Switzerland will not put its neighbours on its coronavirus high-risk list but travellers from specific regions in France and Austria will be required to quarantine themselves. Border regions will not in principle be put on the high-risk list. 

The measures will come into force from Monday September 14, Health Minister Alain Berset announced on Friday. He said one region of Austria (Vienna) and nine regions of France including Paris were being put on the high-risk list.  

This means Swiss residents should refrain from going to those regions unless absolutely necessary, Berset explained. Anyone returning from there must go into quarantine for 10 days. There are some exceptions such as for medical or professional reasons.   

Berset said the government had decided on a pragmatic solution because of the “intense exchange” that takes place in border regions and the number of cross-border workers in cities like Geneva and Basel. Other countries have also adopted the practice of putting regions rather than whole countries on their “red list”. Belgium, for example, has put some Swiss cantons on its list.  

The minister noted that cases were rising in European countries and also in Switzerland, where the number of new daily infections has just passed 500.  The new cases are mostly among people under 40, he said, while the numbers of hospitalisations and deaths are low.  

He said countries were working together to keep the situation under control and maintain vital contact tracing. The situation is very different from at the beginning of the pandemic, Berset stressed, and the aim was not to close borders.  
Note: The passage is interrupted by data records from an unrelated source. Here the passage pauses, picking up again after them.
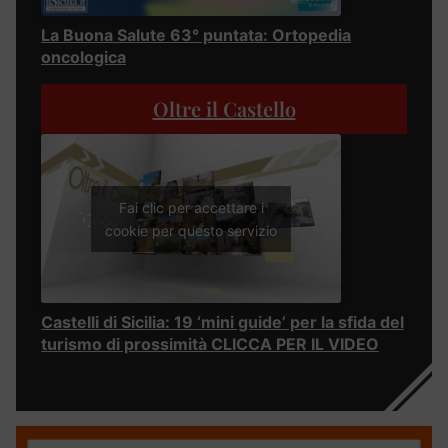
La Buona Salute 63° puntata: Ortopedia
oncologica
Oltre il Castello
Fai clic per accettare i
cookie per questo servizio
Castelli di Sicilia: 19 ‘mini guide’ per la sfida del
turismo di prossimità CLICCA PER IL VIDEO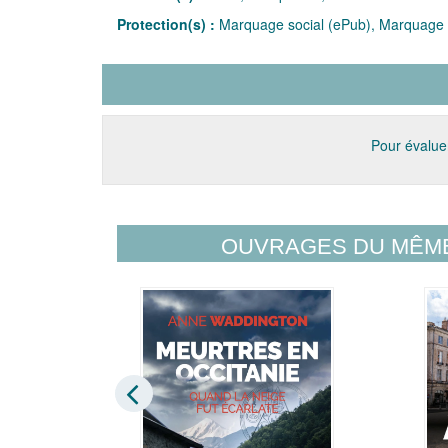
Protection(s) :
Marquage social (ePub), Marquage 
Pour évaluer
OUVRAGES DU MÊM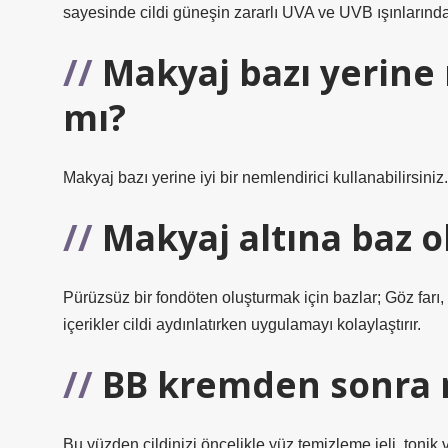
sayesinde cildi güneşin zararlı UVA ve UVB ışınlarınd
Makyaj bazı yerine 
mı?
Makyaj bazı yerine iyi bir nemlendirici kullanabilirsini
Makyaj altına baz ol
Pürüzsüz bir fondöten oluşturmak için bazlar; Göz farı,
içerikler cildi aydınlatırken uygulamayı kolaylaştırır.
BB kremden sonra 
Bu yüzden cildinizi öncelikle yüz temizleme jeli, tonik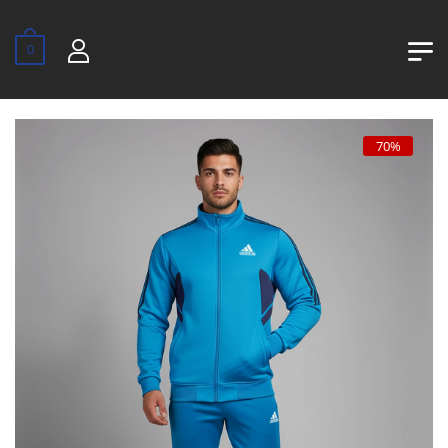
0
70%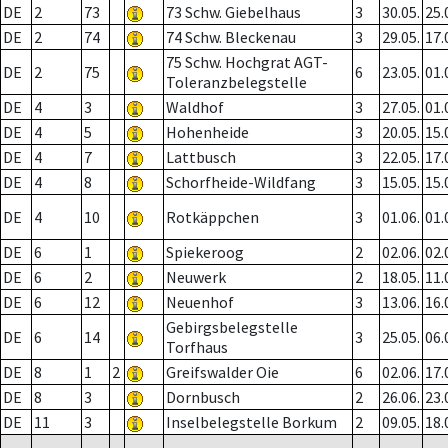
DE
2
73
73 Schw. Giebelhaus
3
30.05.
25.
DE
2
74
74 Schw. Bleckenau
3
29.05.
17.
75 Schw. Hochgrat AGT-
DE
2
75
6
23.05.
01.
Toleranzbelegstelle
DE
4
3
Waldhof
3
27.05.
01.
DE
4
5
Hohenheide
3
20.05.
15.
DE
4
7
Lattbusch
3
22.05.
17.
DE
4
8
Schorfheide-Wildfang
3
15.05.
15.
DE
4
10
Rotkäppchen
3
01.06.
01.
DE
6
1
Spiekeroog
2
02.06.
02.
DE
6
2
Neuwerk
2
18.05.
11.
DE
6
12
Neuenhof
3
13.06.
16.
Gebirgsbelegstelle
DE
6
14
3
25.05.
06.
Torfhaus
DE
8
1
2
Greifswalder Oie
6
02.06.
17.
DE
8
3
Dornbusch
2
26.06.
23.
DE
11
3
Inselbelegstelle Borkum
2
09.05.
18.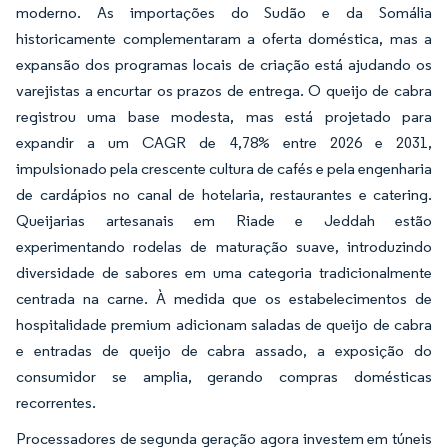
moderno. As importações do Sudão e da Somália
historicamente complementaram a oferta doméstica, mas a
expansão dos programas locais de criação está ajudando os
varejistas a encurtar os prazos de entrega. O queijo de cabra
registrou uma base modesta, mas está projetado para
expandir a um CAGR de 4,78% entre 2026 e 2031,
impulsionado pela crescente cultura de cafés e pela engenharia
de cardápios no canal de hotelaria, restaurantes e catering.
Queijarias artesanais em Riade e Jeddah estão
experimentando rodelas de maturação suave, introduzindo
diversidade de sabores em uma categoria tradicionalmente
centrada na carne. À medida que os estabelecimentos de
hospitalidade premium adicionam saladas de queijo de cabra
e entradas de queijo de cabra assado, a exposição do
consumidor se amplia, gerando compras domésticas
recorrentes.
Processadores de segunda geração agora investem em túneis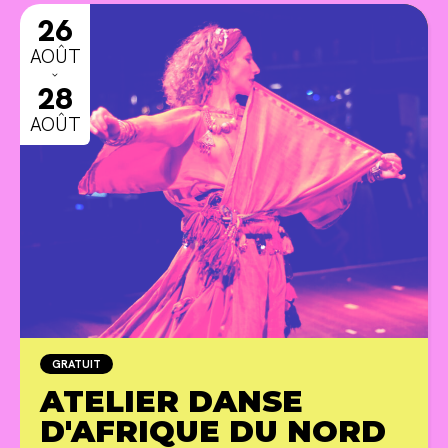
26
AOÛT
ˇ
28
AOÛT
GRATUIT
ATELIER DANSE
D'AFRIQUE DU NORD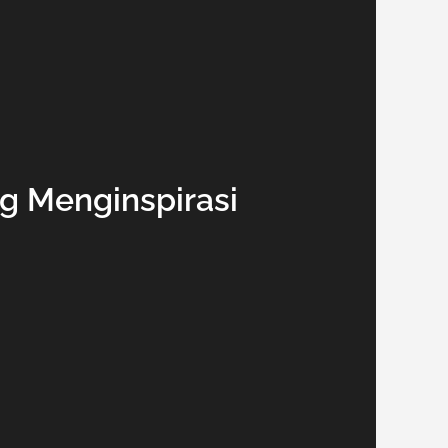
g Menginspirasi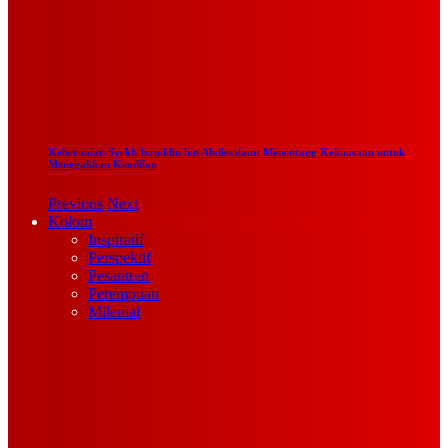
Keberanian Syekh Izzuddin bin Abdissalam: Menentang Kekuasaan untuk
Menegakkan Keadilan
Previous
Next
Kolom
Inspiratif
Perspektif
Pesantren
Perempuan
Milenial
The regions of France that will be on Switzerland’s risk list from Monday are: Centre-Val de Loire, Corsica, Hauts-de-France, Île de France (the Paris region), Normandy, Nouvelle-Aquitaine, Occitanie, Pays de la Loire and Provence-Alpes-Côte d’Azur. There are also a number of French overseas territories (French Guyana, Guadeloupe, French Polynesia, Réunion, Martinique, Mayotte, Saint-Barthélemy and Saint-Martin).